First, this struck me as an oversimplification. How many times had I loaded up an exploit in metasploit only to have it not work? Then I had to dig into the specifics of the Ruby code and twiddle with things. Many exploits also have a pretty large number of required arguments to set that require some domain/target specific knowledge. Then I decided this was totally genius. That insanely large action space of the open terminal now starts to more resemble a game board. Metasploit stores information about hosts it knows about, their open services and distribution information. Exploits apply to specific distributions and services. Metasploit even provides tools for information gathering once you’ve compromised your host. It’s not always enough - often you need to break out of their laundry list of commands and use an honest-to-god terminal. But there’s a lot you can do restricting the action space to the Metasploit level. I haven’t done the back of the envelope math, but that feels like Dota 2 size action space to me, maybe smaller.

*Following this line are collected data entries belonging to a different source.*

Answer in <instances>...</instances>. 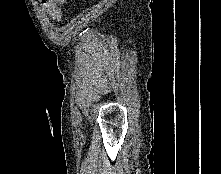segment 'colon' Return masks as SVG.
I'll list each match as a JSON object with an SVG mask.
<instances>
[{
    "label": "colon",
    "mask_w": 221,
    "mask_h": 174,
    "mask_svg": "<svg viewBox=\"0 0 221 174\" xmlns=\"http://www.w3.org/2000/svg\"><path fill=\"white\" fill-rule=\"evenodd\" d=\"M66 0H42V4L45 6L50 16L54 20H59L61 18V13L59 7Z\"/></svg>",
    "instance_id": "5ec220e1"
}]
</instances>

The actions you can take with Metasploit, and the information it chooses to store reduces the complications in considering both the action space and the state space of penetration testing.

Simulation as a path forward

If you’ve read this far, you might be under the impression I have a pretty negative view of the odds of solving penetration testing with RL. Nothing could be further from the truth! I’m just being honest about the many, potentially very thorny, sub-problems on the way to that problem.

To me, the immediate work to be done is in the simulation space. One has to choose a subset of Metasploit actions directly from their api and map them to actions an agent can take.

There’s still the problem of sample inefficiency - how do you generate enough experience?

The answer has to be simulation. Instead of interacting with a full virtual machine environment, you need a simulated environment that makes it easy for an agent to quickly test a policy against an environment. The way the network is composed needs to be, to my mind, similar to a rogue-like game. We want procedurally generated volunerable networks at a just realistic enough fidelity for policies learned to apply to a real network. These could be spun up and down quickly and easily parallelized to achieve the kind of massive experience generation achieved by OpenAI with Dota 2.

The aforementioned Jonathon Schwartz has already developed a simulator that I believe steps in that direction, and extending it would certainly make a good environment for the metasploit driven-agent I’m picturing.

For now, I need to consider the design of the subset of metasploit actions that would make an acceptable action space for solving non-trivial vulnerable networks. Achieving an acceptable fidelity for the simulation is also key - but to me it’s just the minimum viable environment that allows the metasploit action APIs to be meaningful.

In a future post, I’ll take my first steps using the OpenAI Gym framework to develop a simple environment I can train one of their prewritten models on. Whatever the final shape of the simulator, I believe making sure it fits within the OpenAI gym framework popularized by researchers at the forefront of RL is the best way to get new eyes onto the project. It’s also a good way for me to get some experience with DRL tooling.